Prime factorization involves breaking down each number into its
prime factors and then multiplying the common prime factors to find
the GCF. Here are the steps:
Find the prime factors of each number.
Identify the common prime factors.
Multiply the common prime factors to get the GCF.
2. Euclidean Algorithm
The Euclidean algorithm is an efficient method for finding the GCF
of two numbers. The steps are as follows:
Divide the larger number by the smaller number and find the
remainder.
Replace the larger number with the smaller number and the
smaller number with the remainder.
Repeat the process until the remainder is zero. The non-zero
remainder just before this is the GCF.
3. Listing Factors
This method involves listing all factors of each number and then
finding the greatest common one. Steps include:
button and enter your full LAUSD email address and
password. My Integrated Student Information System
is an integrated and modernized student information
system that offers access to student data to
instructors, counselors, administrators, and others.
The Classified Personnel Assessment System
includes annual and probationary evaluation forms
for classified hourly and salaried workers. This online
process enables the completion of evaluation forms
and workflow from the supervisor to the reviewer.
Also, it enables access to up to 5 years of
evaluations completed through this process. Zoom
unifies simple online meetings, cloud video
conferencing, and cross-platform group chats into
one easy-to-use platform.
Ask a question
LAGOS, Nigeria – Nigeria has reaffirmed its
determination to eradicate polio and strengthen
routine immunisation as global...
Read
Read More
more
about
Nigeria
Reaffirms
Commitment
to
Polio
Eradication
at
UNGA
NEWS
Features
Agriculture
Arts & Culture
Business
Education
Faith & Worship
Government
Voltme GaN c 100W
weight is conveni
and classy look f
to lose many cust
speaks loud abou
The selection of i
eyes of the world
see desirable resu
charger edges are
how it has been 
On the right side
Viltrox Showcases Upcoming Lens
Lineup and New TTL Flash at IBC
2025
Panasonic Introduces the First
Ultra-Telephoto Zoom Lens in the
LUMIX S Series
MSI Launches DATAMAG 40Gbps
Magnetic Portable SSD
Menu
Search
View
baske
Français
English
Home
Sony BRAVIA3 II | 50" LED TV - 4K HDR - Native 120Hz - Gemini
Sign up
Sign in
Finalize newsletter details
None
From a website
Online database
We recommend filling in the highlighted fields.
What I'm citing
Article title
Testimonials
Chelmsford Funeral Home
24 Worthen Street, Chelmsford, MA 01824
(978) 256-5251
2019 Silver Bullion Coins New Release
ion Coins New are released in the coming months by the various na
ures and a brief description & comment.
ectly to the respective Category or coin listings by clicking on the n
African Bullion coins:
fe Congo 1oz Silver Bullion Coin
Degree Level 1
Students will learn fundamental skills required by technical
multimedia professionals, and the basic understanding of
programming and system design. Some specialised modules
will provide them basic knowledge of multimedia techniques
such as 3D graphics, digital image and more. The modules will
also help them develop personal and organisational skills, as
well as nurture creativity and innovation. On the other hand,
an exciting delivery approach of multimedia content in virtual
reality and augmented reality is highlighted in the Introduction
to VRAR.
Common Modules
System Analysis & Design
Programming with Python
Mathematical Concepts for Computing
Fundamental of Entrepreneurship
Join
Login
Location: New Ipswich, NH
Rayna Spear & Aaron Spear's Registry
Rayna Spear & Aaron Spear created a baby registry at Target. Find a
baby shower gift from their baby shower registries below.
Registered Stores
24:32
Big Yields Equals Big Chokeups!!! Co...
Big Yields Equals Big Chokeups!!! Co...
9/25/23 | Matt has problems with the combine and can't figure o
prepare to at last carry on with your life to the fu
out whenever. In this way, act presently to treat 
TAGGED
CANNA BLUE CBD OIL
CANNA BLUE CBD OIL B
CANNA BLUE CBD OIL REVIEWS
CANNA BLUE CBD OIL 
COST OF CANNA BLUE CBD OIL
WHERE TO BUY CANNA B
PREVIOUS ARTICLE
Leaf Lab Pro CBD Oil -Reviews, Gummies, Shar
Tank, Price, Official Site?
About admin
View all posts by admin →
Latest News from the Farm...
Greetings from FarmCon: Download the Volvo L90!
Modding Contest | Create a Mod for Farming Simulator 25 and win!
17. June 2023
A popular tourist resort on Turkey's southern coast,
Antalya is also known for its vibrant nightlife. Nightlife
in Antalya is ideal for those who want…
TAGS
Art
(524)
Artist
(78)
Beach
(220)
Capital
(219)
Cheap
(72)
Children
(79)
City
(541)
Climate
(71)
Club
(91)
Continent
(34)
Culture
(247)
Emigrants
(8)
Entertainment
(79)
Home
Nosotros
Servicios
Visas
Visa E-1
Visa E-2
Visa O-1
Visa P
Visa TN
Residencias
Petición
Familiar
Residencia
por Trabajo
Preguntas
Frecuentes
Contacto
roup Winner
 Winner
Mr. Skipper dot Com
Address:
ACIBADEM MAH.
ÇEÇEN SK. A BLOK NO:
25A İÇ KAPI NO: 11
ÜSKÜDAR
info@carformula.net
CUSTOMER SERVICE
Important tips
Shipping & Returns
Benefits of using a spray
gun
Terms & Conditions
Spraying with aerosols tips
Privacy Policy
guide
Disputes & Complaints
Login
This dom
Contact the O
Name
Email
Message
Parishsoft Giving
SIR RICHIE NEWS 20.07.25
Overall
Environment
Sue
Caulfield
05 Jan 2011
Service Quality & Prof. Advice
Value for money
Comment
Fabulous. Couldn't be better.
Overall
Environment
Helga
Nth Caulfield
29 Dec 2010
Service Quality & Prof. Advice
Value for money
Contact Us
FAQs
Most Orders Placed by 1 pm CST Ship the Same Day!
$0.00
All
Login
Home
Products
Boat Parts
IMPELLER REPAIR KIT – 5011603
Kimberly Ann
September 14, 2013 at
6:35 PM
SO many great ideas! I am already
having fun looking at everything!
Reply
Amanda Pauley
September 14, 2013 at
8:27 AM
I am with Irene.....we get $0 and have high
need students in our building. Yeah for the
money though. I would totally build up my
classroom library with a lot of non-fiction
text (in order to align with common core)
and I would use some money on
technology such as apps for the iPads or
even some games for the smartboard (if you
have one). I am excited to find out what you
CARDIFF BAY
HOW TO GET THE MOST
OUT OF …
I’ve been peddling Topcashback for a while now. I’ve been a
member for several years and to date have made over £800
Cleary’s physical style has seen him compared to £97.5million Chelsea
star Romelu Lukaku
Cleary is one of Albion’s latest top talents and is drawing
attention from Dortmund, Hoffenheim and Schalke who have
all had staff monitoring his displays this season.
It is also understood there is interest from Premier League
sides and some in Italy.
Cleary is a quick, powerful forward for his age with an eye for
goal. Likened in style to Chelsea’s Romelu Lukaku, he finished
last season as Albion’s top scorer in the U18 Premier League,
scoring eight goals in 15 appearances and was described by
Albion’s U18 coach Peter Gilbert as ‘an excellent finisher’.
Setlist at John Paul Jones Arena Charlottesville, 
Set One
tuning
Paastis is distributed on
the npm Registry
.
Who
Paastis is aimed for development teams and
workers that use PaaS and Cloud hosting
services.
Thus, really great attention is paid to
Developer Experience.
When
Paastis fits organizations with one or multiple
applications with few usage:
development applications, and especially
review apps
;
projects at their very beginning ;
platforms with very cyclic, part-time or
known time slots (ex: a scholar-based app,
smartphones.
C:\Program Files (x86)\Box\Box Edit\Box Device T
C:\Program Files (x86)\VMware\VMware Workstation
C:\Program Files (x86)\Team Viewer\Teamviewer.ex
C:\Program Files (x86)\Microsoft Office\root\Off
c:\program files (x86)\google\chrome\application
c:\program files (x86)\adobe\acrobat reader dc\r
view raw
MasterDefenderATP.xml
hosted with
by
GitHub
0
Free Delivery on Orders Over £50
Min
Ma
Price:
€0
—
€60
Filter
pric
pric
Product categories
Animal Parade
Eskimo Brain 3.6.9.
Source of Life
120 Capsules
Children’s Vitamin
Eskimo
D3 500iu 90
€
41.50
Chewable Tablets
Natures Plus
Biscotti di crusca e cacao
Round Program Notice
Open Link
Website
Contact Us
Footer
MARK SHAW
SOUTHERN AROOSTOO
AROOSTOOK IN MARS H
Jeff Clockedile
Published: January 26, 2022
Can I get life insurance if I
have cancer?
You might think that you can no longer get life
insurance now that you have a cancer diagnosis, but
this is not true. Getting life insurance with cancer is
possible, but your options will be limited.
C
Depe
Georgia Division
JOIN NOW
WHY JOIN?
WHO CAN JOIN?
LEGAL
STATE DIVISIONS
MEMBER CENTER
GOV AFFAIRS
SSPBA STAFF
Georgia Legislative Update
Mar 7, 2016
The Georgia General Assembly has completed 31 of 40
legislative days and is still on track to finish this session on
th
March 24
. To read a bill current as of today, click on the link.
◆ ◆ ◆ ◆
_ASSIGNMENT_
Scan the records above for the lines holding "SOUTHERN AROOSTOO" and "The Georgia General". Transcribe those two and every line between them word for word, and no others.

_RESPONSE TO THE EXERCISE_
SOUTHERN AROOSTOO
AROOSTOOK IN MARS H
Jeff Clockedile
Published: January 26, 2022
Can I get life insurance if I
have cancer?
You might think that you can no longer get life
insurance now that you have a cancer diagnosis, but
this is not true. Getting life insurance with cancer is
possible, but your options will be limited.
C
Depe
Georgia Division
JOIN NOW
WHY JOIN?
WHO CAN JOIN?
LEGAL
STATE DIVISIONS
MEMBER CENTER
GOV AFFAIRS
SSPBA STAFF
Georgia Legislative Update
Mar 7, 2016
The Georgia General Assembly has completed 31 of 40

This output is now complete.